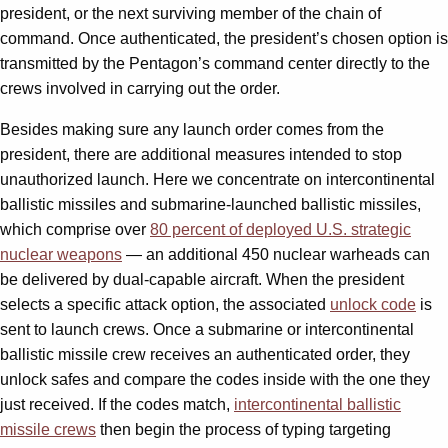
president, or the next surviving member of the chain of
command. Once authenticated, the president’s chosen option is
transmitted by the Pentagon’s command center directly to the
crews involved in carrying out the order.
Besides making sure any launch order comes from the
president, there are additional measures intended to stop
unauthorized launch. Here we concentrate on intercontinental
ballistic missiles and submarine-launched ballistic missiles,
which comprise over
80 percent of deployed U.S. strategic
nuclear weapons
— an additional 450 nuclear warheads can
be delivered by dual-capable aircraft. When the president
selects a specific attack option, the associated
unlock code
is
sent to launch crews. Once a submarine or intercontinental
ballistic missile crew receives an authenticated order, they
unlock safes and compare the codes inside with the one they
just received. If the codes match,
intercontinental ballistic
missile crews
then begin the process of typing targeting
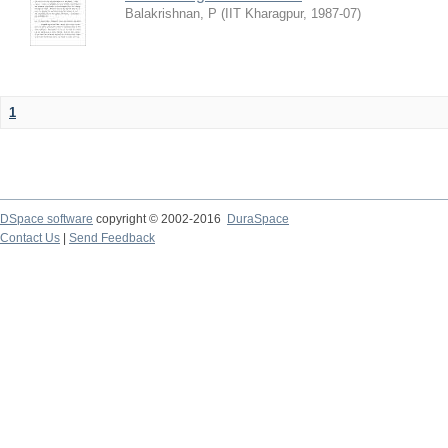
Balakrishnan, P
(
IIT Kharagpur
,
1987-07
)
1
DSpace software
copyright © 2002-2016
DuraSpace
Contact Us
|
Send Feedback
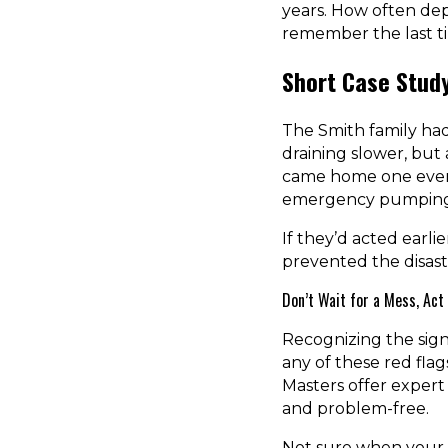
years. How often dep
remember the last t
Short Case Stud
The Smith family had
draining slower, but 
came home one evenin
emergency pumping 
If they’d acted earli
prevented the disaste
Don’t Wait for a Mess, Act
Recognizing the sign
any of these red flags,
Masters offer exper
and problem-free.
Not sure when your t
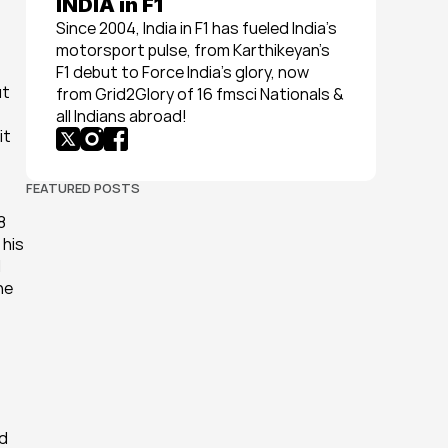
INDIA in F1
Since 2004, India in F1 has fueled India’s 
motorsport pulse, from Karthikeyan’s 
F1 debut to Force India’s glory, now 
t 
from Grid2Glory of 16 fmsci Nationals & 
all Indians abroad!
t 
FEATURED POSTS
 
his 
 
e 
 
d 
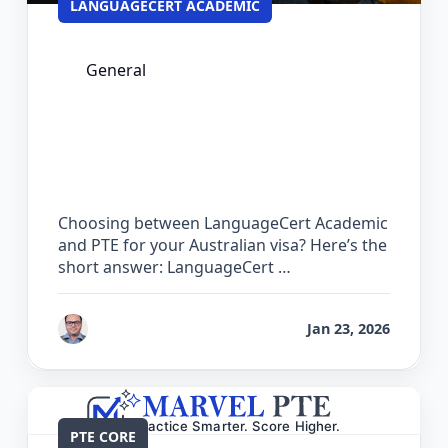
LANGUAGECERT ACADEMIC
General
LanguageCert Academic vs PTE: Which
Test is Easier for Australian PR?
Choosing between LanguageCert Academic
and PTE for your Australian visa? Here’s the
short answer: LanguageCert …
by
Bhrat Brij
Jan 23, 2026
PTE CORE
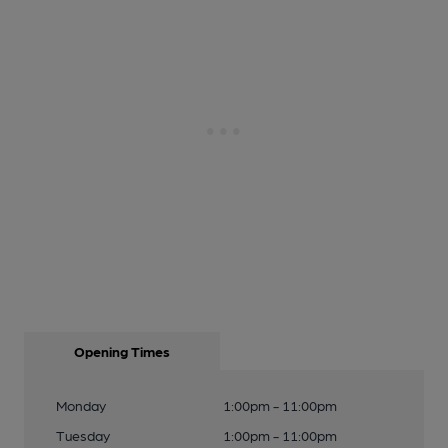
Opening Times
Monday
1:00pm - 11:00pm
Tuesday
1:00pm - 11:00pm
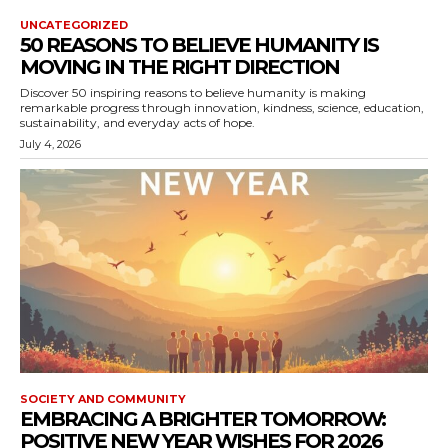
UNCATEGORIZED
50 REASONS TO BELIEVE HUMANITY IS
MOVING IN THE RIGHT DIRECTION
Discover 50 inspiring reasons to believe humanity is making
remarkable progress through innovation, kindness, science, education,
sustainability, and everyday acts of hope.
July 4, 2026
SOCIETY AND COMMUNITY
EMBRACING A BRIGHTER TOMORROW:
POSITIVE NEW YEAR WISHES FOR 2026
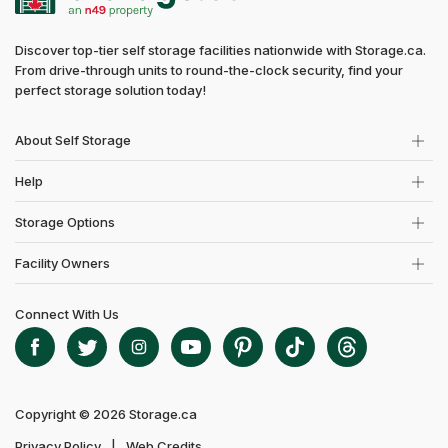
Discover top-tier self storage facilities nationwide with Storage.ca.
From drive-through units to round-the-clock security, find your
perfect storage solution today!
About Self Storage
Help
Storage Options
Facility Owners
Connect With Us
Copyright © 2026 Storage.ca
Privacy Policy
Web Credits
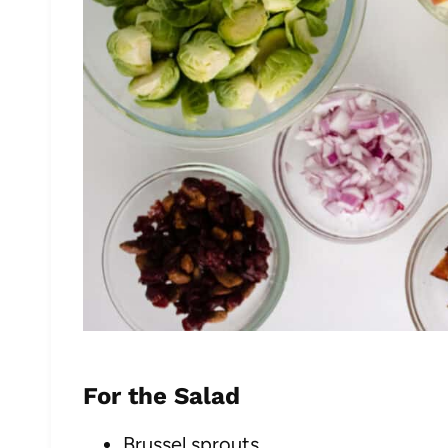
For the Salad
Brussel sprouts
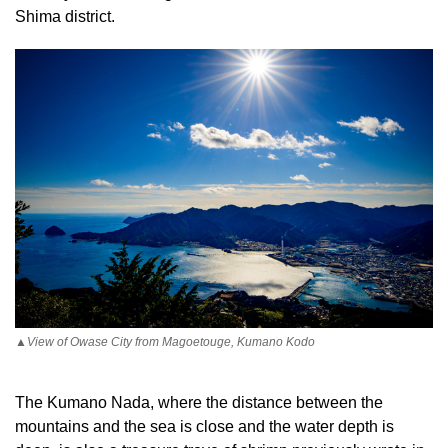
Shima district.
▲View of Owase City from Magoetouge, Kumano Kodo
The Kumano Nada, where the distance between the
mountains and the sea is close and the water depth is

» EXERCISE: Which of the lines in the data contain the string "through"? Return each one.

» RESPONSE AREA:
remarkable progress through innovation, kindness, science, education,
From drive-through units to round-the-clock security, find your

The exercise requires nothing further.